The main objectives are:
- To capture capacity & flexibility requirements for European systems,
- To consider spectrum (regulatory) issues taking into account both Ka band and Q/V bands,
- To develop a set of scenarios for development,
- To develop a methodology to facilitate the fair comparison of different systems including overall capacity, cost, payload power etc.,
- To provide a review of techniques and technologies that may provide improvements,
- To develop architectures for high capacity and high flexibility at system and payload level,
- To develop the corresponding payload and system architectures,
- To develop a technology roadmap to provide ESA with a plan that will ensure the timely development of the selected new technology.
The fundamental issue was to determine the best technology (or technologies) for providing high speed broadband by geostationary satellite.
The study considered the potential value of Q/V band usage to provide more spectrum.
The study developed its own assessment methodology for the comparison of candidate scenarios
The study found that more spectrum combined with power handling flexibility offered the best solutions.

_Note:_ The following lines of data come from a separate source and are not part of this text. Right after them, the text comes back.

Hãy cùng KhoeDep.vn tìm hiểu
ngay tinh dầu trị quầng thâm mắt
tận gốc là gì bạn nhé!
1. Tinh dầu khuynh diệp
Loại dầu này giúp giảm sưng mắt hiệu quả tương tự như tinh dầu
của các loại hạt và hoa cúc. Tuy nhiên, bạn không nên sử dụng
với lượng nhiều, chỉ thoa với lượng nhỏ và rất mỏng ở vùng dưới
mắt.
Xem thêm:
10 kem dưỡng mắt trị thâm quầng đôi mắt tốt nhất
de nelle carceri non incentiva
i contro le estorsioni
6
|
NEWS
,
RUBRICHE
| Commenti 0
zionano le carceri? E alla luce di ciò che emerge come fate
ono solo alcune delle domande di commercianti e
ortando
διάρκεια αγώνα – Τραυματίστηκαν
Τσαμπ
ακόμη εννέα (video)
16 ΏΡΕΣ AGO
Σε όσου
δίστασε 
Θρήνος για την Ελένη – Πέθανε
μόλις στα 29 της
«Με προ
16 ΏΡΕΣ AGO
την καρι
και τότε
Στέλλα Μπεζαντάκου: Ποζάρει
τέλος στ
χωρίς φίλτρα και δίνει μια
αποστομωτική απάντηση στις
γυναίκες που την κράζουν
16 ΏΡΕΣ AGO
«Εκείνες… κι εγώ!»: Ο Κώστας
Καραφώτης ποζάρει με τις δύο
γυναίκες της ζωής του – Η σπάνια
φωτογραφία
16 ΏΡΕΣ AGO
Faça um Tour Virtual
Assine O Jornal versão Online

This leads to the conclusion that the use of Q/V band for the feeder links is a desirable step towards higher capacity.
More complex technologies can provide significant flexibility but at the cost of making the payload and platform more expensive due to thermal dissipation and difficulties accommodating TWTAs.
The system architectures under consideration provide high speed broadband access to small fixed user terminals typically on a house. The system connects a large number of users to one or more gateway station that provides interconnection with one (or more) internet service provider. NB mesh architectures involving direct user terminal to user terminal connectivity is not studied. The size of dish envisaged for the user terminals is typically 60cm although larger antennas are considered for use by small business.
Various payload technologies shall be considered and assessed including digital processing, advanced antennas and flexible high power amplification.
The Advanced Scenarios developed during the study can be summarized:
- Advanced Scenario 1 using technology relevant to 2015
Use of Q/V bands for feeder links – use of 2.9GHz of Ka band user links – Single feed per beam antenna system – Multi-Port Amplifiers on forward link.
- Advanced Scenario 1 (2020) Use of Q/V band for feeder link. Use of digital processor for agile beam forming through an Array Fed Reflector for Ka-band. Also use of MPAs for power handling flexibility.
- Advanced Scenario 2 (2020) Use of a Ka band payload using 500MHx exclusive bands for user links. A Q/V band payload including Q/V user links for hot spot service.
The figure below shows the logic of the study and the sequence of the tasks:
The project has now been completed and the deliverable documents finalized. The study is expected to present at the 2013 ARTES 1 days in December.